1. Preheat the oven to 400º. De-stem the rosemary and mint and roughly chop them. Use more mint than rosemary because it is more subtle in flavor. Grind in a food processor with five cloves of garlic, salt, pepper, and enough olive oil to make a moist paste. Remove some of the tough fat from the lamb, leaving the thinner layer of soft fat. Heavily coat the entire leg with kosher salt and some pepper too. This will pull moisture out of the fat, creating a crust. Slather on the herb paste.

2. Roughly chop the baby carrots, the celery, and the onion. Put these in the roasting dish with the lamb and some dried cranberries, garlic cloves, olive oil, mint—if you have more—salt, and pepper. Dust the lamb and the vegetables with some cinnamon.

3. After 30 minutes in the oven, turn it down to 350º. Add some beef stock and red wine. Cook for about 1 1/2 more hours, but don’t let it exceed 145º. If you like it more rare, take it out around 130º. If you like it fully cooked, go to 160º. Remember that the lamb will continue to cook.

4. In a sauce pot, make a roux by heating two tablespoons of butter with a big five-finger pinch of flour. Mix until you reach a paste and add the sauce. Bring it to a boil and reduce. Slice the meat into thick pieces, against the grain, and serve.

Pseudo-Scalloped Potatoes with Dill Butter and Mayonnaise are a perfect side dish because they look so elegant—like accordions of flavor. They are crispy, tender and even cook faster.
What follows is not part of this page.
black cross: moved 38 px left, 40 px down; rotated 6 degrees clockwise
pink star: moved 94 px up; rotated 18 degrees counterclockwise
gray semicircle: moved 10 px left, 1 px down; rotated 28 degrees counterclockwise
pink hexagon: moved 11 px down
The herb butter and mayonnaise make them rich, yet simple too.

  • Small white or red potatoes
  • butter
  • fresh dill
  • fresh parsley (optional)
  • mayonnaise
  • 4 cloves garlic
  • salt and pepper

1. Make thin slices in the potato, going about 3/4 down so it still holds its shape. In the food processor, blend two tablespoons of butter, dill, parsley, salt, pepper, four cloves of garlic, and olive oil. Massage over the potatoes and do your best to get the mixture inside the crevices.
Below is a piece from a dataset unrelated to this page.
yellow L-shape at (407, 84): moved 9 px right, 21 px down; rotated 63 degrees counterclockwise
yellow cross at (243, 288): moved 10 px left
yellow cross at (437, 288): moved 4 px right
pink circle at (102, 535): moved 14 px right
2. Roast in a 400º until they are crispy and soft. The time varies depending on the size of the potato. For the final few minutes, add a dollop of mayo on each and spread it on. It will melt into the niches.

Oven-Roasted Brussels Sprouts with Sweet Brown-Butter and Wine Sauce have a nice nutty flavor from the browned butter

  • half a stick of butter
  • brussels sprouts
  • olive oil
  • salt and pepper
  • honey
  • white wine
  • nuts (optional)

1. Coat the sprouts in olive oil, salt and pepper. In a sheet pan, roast in a 400 º oven until they brown.

2. Melt half a stick of butter in a pan and add chopped walnuts or pecans if you have—something for a toasty crunch (I used sunflower seeds). Drizzle in some honey and a splash of white wine. Mix the brussels sprouts with the brown-butter and serve.